Bloodstock Open Air festival, often shorted to just Bloodstock, or BOA, is a heavy metal music festival that takes place every year in August, currently situated in Walton-on-Trent, England.
The festival is known for more extreme heavy metal and has a smaller capacity than other festivals in the UK, but it also has a more dedicated following.
Festival Origins
Bloodstock was originally created by Paul Gregory and his family.
The festival began all the way back in 2001, two full years before Download Festival, 6 years before 2,000 Trees and 8 years before Boomtown.
Bloodstock began as an indoor festival with 2 stages, running for just one day.
Over the years the festival has expanded to a 4-day festival, a huge 4 stages, and in 2023 hosted over 140 bands to an audience of 20,000.
What’s in a name?
The word Bloodstock is actually a collective term for thoroughbred horses, though this is irrelevant to the festival (obviously).
It seems that the festival simply took a heavy metal word, ‘blood’, and added the ‘stock’ suffix to imply a music festal, a la Woodstock.
But then, why the ‘Open Air’ part?
Well, original Bloodstock was an indoor festival, taking place in Derby Assembly Rooms.

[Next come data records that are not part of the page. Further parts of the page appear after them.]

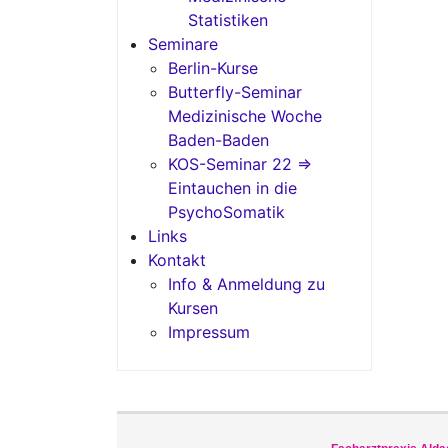
Statistiken
Seminare
Berlin-Kurse
Butterfly-Seminar
Medizinische Woche
Baden-Baden
KOS-Seminar 22 =>
Eintauchen in die
PsychoSomatik
Links
Kontakt
Info & Anmeldung zu
Kursen
Impressum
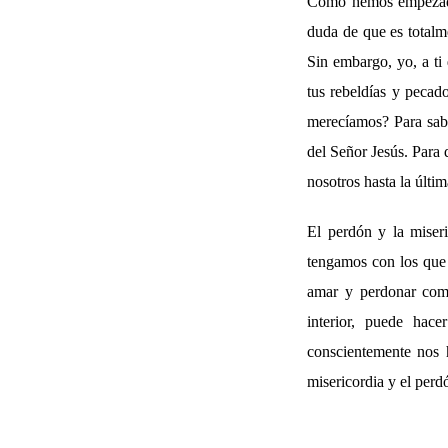
Como hemos empezado 
duda de que es totalm
Sin embargo, yo, a ti 
tus rebeldías y pecad
merecíamos? Para sabe
del Señor Jesús. Para 
nosotros hasta la últi
El perdón y la miser
tengamos con los que
amar y perdonar como
interior, puede hac
conscientemente nos 
misericordia y el perd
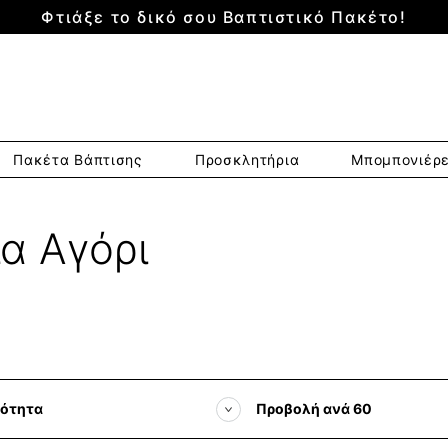
Φτιάξε το δικό σου Βαπτιστικό Πακέτο!
Πακέτα Βάπτισης
Προσκλητήρια
Μπομπονιέρ
ια Αγόρι
ότητα
Προβολή ανά 60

However, as the festival quickly grew, in 2005, Bloodstock also took place outside. As a way to differentiate between the two areas, one was named Bloodstock, and the other was called Bloodstock Open Air.

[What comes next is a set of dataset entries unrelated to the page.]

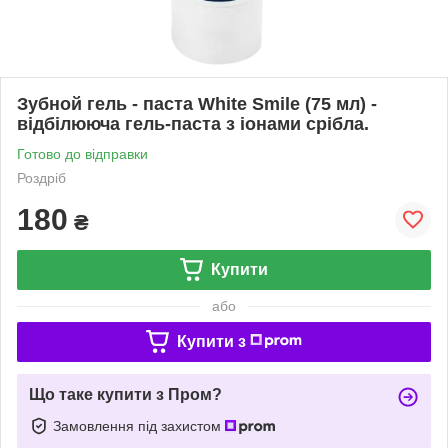
Зубной гель - паста White Smile (75 мл) -
відбілююча гель-паста з іонами срібла.
Готово до відправки
Роздріб
180
₴
Купити
або
Купити з
Що таке купити з Пром?
Замовлення під захистом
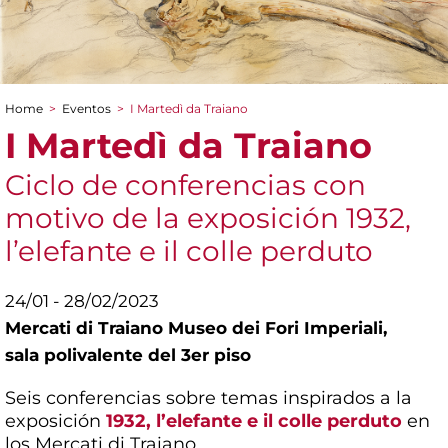
Home
>
Eventos
>
I Martedì da Traiano
You are here
I Martedì da Traiano
Ciclo de conferencias con
motivo de la exposición 1932,
l’elefante e il colle perduto
24/01 - 28/02/2023
Mercati di Traiano Museo dei Fori Imperiali,
sala polivalente del 3er piso
Seis conferencias sobre temas inspirados a la
exposición
1932, l’elefante e il colle perduto
en
los Mercati di Traiano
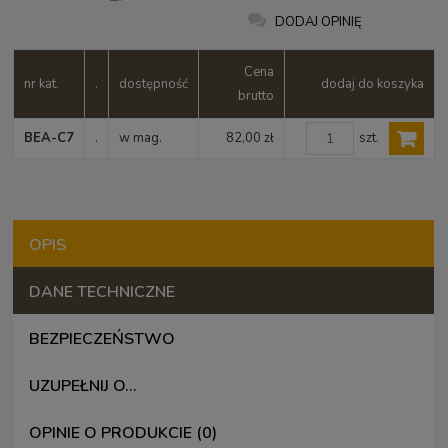
DODAJ OPINIĘ
Cena
nr kat.
.
dostępność
dodaj do koszyka
brutto
szt.
BEA-C7
.
w mag.
82,00 zł
OPIS
DANE TECHNICZNE
BEZPIECZEŃSTWO
UZUPEŁNIJ O...
OPINIE O PRODUKCIE (0)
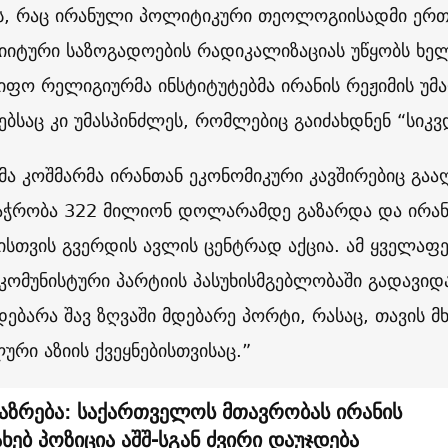
, რაც ირანული პოლიტიკური თეოლოგიისადმი ერთ
შიიტური საზოგადოების რადიკალიზაციას უწყობს ხე
იფო რელიგიურმა ინსტიტუტებმა ირანის რეჟიმის უმ
ბსაც კი უმასპინძლეს, რომლებიც გაიძახდნენ “სიკვ
ა კოშმარმა ირანთან ეკონომიკური კავშირებიც გააღ
აჭრობა 322 მილიონ დოლარამდე გაზარდა და ირან
ბისთვის გვერდის ავლის ცენტრად აქცია. ამ ყველაფე
 კომუნისტური პარტიის პასუხისმგებლობაში გადავი
ებარა შავ ზღვაში მდებარე პორტი, რასაც, თავის მხ
ური აზიის ქვეყნებისთვისაც.”
აზრება: საქართველოს მთავრობას ირანის
ახებ პოზიცია აშშ-სგან ძვირი დაუჯდება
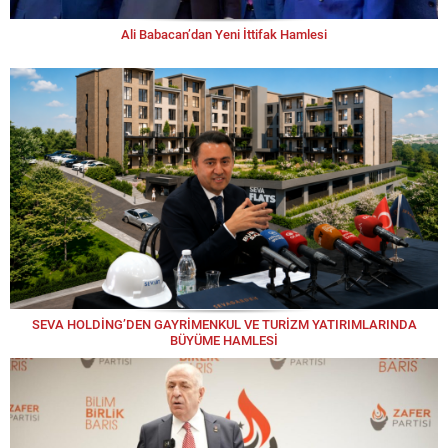
Ali Babacan’dan Yeni İttifak Hamlesi
SEVA HOLDİNG’DEN GAYRİMENKUL VE TURİZM YATIRIMLARINDA
BÜYÜME HAMLESİ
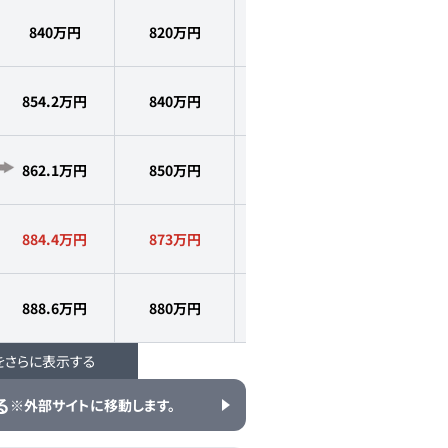
840万円
820
万円
2023
年式
5,000
km
854.2万円
840
万円
2023
年式
1.4
万km
862.1万円
850
万円
2023
年式
2.3
万km
884.4万円
873
万円
2023
年式
1.1
万km
888.6万円
880
万円
2023
年式
1.6
万km
をさらに表示する
899万円
880
万円
2023
年式
1.5
万km
る
※外部サイトに移動します。
912.1万円
888.8
万円
2023
年式
2.0
万km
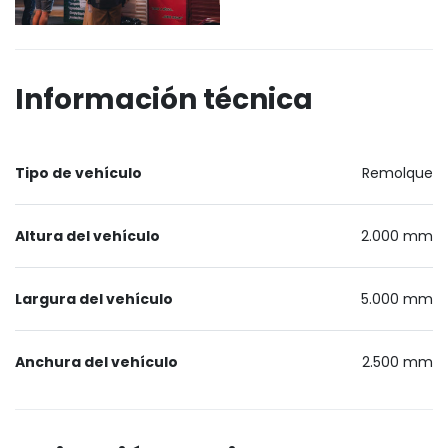
Información técnica
Tipo de vehículo
Remolque
Altura del vehículo
2.000 mm
Largura del vehículo
5.000 mm
Anchura del vehículo
2.500 mm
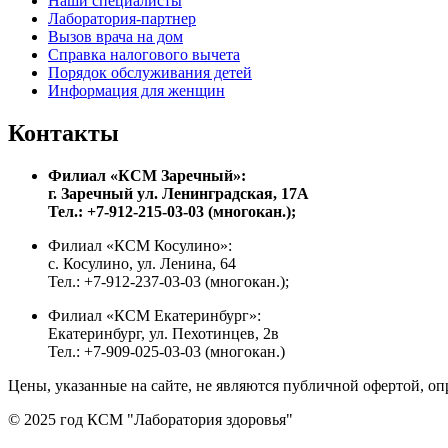
Наши специалисты
Лаборатория-партнер
Вызов врача на дом
Справка налогового вычета
Порядок обслуживания детей
Информация для женщин
Контакты
Филиал «КСМ Заречный»:
г. Заречный ул. Ленинградская, 17А
Тел.: +7-912-215-03-03 (многокан.);
Филиал «КСМ Косулино»:
с. Косулино, ул. Ленина, 64
Тел.: +7-912-237-03-03 (многокан.);
Филиал «КСМ Екатеринбург»:
Екатеринбург, ул. Пехотинцев, 2в
Тел.: +7-909-025-03-03 (многокан.)
Цены, указанные на сайте, не являются публичной офертой, оп
© 2025 год КСМ "Лаборатория здоровья"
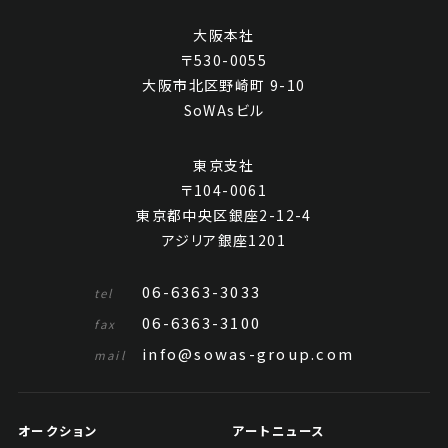
大阪本社
〒530-0055
大阪市北区野崎町 9-10
SoWAsビル
東京支社
〒104-0061
東京都中央区銀座2-12-4
アジリア銀座1201
06-6363-3033
tel
06-6363-3100
fax
info@sowas-group.com
mail
オークション
アートニュース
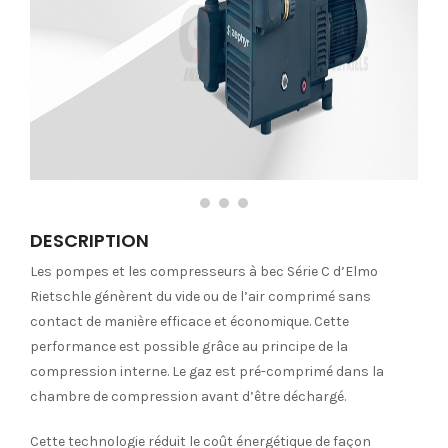
DESCRIPTION
Les pompes et les compresseurs à bec Série C d’Elmo
Rietschle génèrent du vide ou de l’air comprimé sans
contact de manière efficace et économique. Cette
performance est possible grâce au principe de la
compression interne. Le gaz est pré-comprimé dans la
chambre de compression avant d’être déchargé.
Cette technologie réduit le coût énergétique de façon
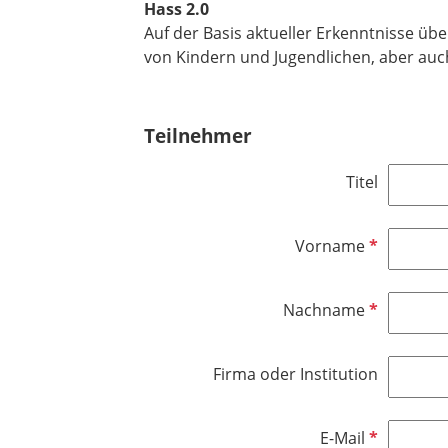
Hass 2.0
Auf der Basis aktueller Erkenntnisse ü
von Kindern und Jugendlichen, aber au
Teilnehmer
Titel
P
Vorname
f
l
P
Nachname
i
f
c
l
h
Firma oder Institution
i
t
c
f
h
e
P
E-Mail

2006 was the last year that that the indoors festival took place.
Since 2007, the outdoors festival has been the only focus, although confusingly it has kept the original name of Bloodstock Open Air despite there no longer being a need to explain that it is an outdoors festival.
The bands
Bloodstock usually hosts more extreme metal bands, covering sub-genres like power metal, thrash metal, prog metal, symphonic metal and death metal.
The title for the band that has headlined Bloodstock the most is actually a 3-way tie at the moment with Nightwish, Children of Bodom and Megadeth all on 3 times each.

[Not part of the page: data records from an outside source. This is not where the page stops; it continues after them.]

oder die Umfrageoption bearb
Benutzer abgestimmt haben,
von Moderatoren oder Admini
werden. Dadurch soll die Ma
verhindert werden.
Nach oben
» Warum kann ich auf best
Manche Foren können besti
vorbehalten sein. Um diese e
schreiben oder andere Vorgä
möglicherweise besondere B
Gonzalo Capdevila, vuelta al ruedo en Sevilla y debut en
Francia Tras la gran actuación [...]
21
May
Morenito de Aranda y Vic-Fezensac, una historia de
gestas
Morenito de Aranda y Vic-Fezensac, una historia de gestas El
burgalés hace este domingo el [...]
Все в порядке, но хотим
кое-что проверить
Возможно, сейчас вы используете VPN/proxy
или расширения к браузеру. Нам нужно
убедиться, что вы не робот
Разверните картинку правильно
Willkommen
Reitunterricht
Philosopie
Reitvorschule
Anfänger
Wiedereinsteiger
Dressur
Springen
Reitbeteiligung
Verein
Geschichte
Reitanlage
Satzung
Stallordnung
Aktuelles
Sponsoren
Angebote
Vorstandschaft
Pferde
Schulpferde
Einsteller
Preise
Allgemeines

Below is a table showing the bands that have headlined more than once, and we can see there’s quite a few, but all of them have only headlined a few times.
Bloodstock does an incredible job or not boring their audience with the same headliners over and over, something that Download festival is certainly in danger of doing.
Band | Times headlines |
Nightwish | 3 |
Children of Bodom | 3 |
Megadeth | 3 |
Saxon | 2 |
Within Temptation | 2 |
Opeth | 2 |
Twister Sister | 2 |
Behemoth | 2 |
Lamb of God | 2 |
Slayer | 2 |
Judas Priest | 2 |
Controversy
The festival has been running for a long time and it’s almost impossible to not stir up any trouble in that time.
However, despite its reputation as a heavy Heavy Metal festival, Bloodstock has, for the most part, has stayed clean.
The festival has faced the usual complaints about a lack of water points and shading (Valid issues given the heat of this summer!), food prices being too high and the common issue this year of dreadful car parking organisation. These are generally minimal complains that all festivals face and should resolve, but they are not headline news.
In fact, the biggest controversy surrounding the festival arose from a single tweet back in 2021.
Bad Tweets
In 2021 the then-Director of the festival, Vicky Hungerford, made some very offensive and ignorant tweets about peoples use of preferred-pronouns.
Preferred-pronouns prefers is what people refer to when they explain how they would like to be referred to: he/him, she/her, they/them, it/its etc.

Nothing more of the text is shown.